Loughla|7 months ago

It's not my actions causing this it's just your perspective.

Rule number 1; everyone's perspective is their reality, regardless of your beliefs or intentions.

threetonesun|7 months ago

Same argument for removing customer service with chatbots or AI. It's entirely untrue, and creates a much worse customer experience, but because people drop out your KPIs / NPS is based off of people who were willing to put up with shit to get to a real human.

DavidWoof|7 months ago

Give me an AI chatbot over someone with poor English skills reading a script any day of the week. My problem probably isn't unique, it's probably something fairly obvious that was vague in the instructions.
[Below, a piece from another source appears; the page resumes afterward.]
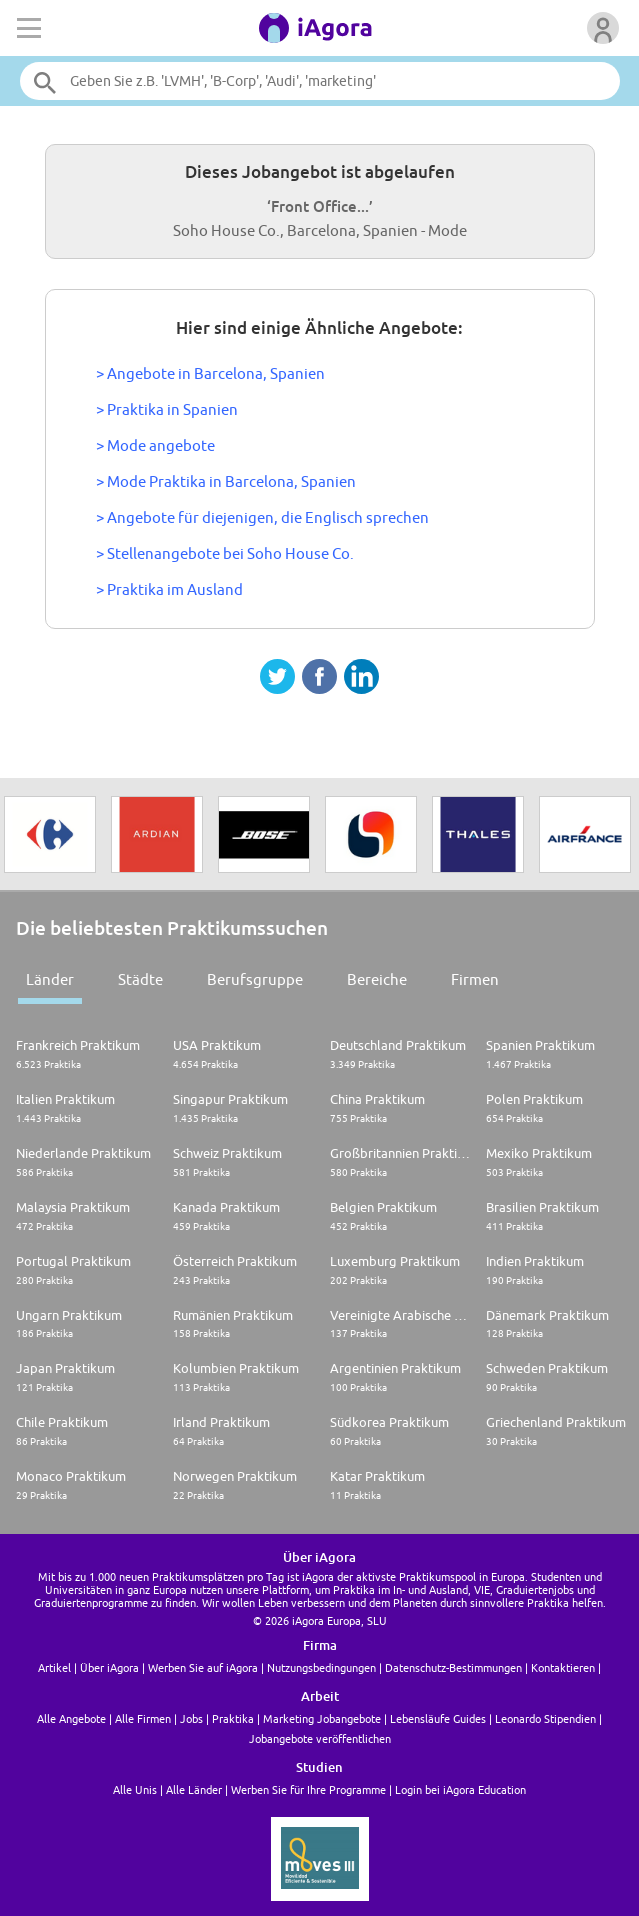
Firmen (475, 979)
Now, the important thing is offer a way to upgrade to a human. But I have no problem at all starting with AI, in fact I honestly prefer it.

AnimalMuppet|7 months ago

Well... is a chatbot for customer service really all that much worse than a human who is not permitted to deviate from their script?

dfxm12|7 months ago

What is an AI interview going to glean that it can't already from a resume?

The power imbalance is already so far tipped to the employer side. This verbiage doesn't even consider the applicant a human with time worth saving or worth having meaningful conversations!

remyp|7 months ago

Gleaning information isn't the goal; whittling down deluge of applicants is. For the company, candidate time is free and manager time is massively expensive. The AI tools are cheaper than hiring more HR staff, so companies buy them lest they be haunted by the ghost of Milton Friedman.

Anybody who has been on the hiring side post-GPT knows why these AI tools are getting built: people and/or their bots are blind-applying to every job everywhere regardless of their skillset. The last mid-level Python dev job I posted had 300 applicants in the first hour, with 1/4 of them being from acupuncturists and restaurant servers who have never written a line of code. Sure, they're easy to screen out, but there are thousands to sift through.

Having said that, I don't like AI interview tools and will not be using them. I do understand why others do, though.

aflag|7 months ago

I don't want more time having meaningful conversations with human bosses. I just want to have a normal interview.

bluefirebrand|7 months ago

> But HR experts argue the opposite

Once again proving that somehow HR has become captured by bug people

adamors|7 months ago

That happened when they started to refer to people as “resources”.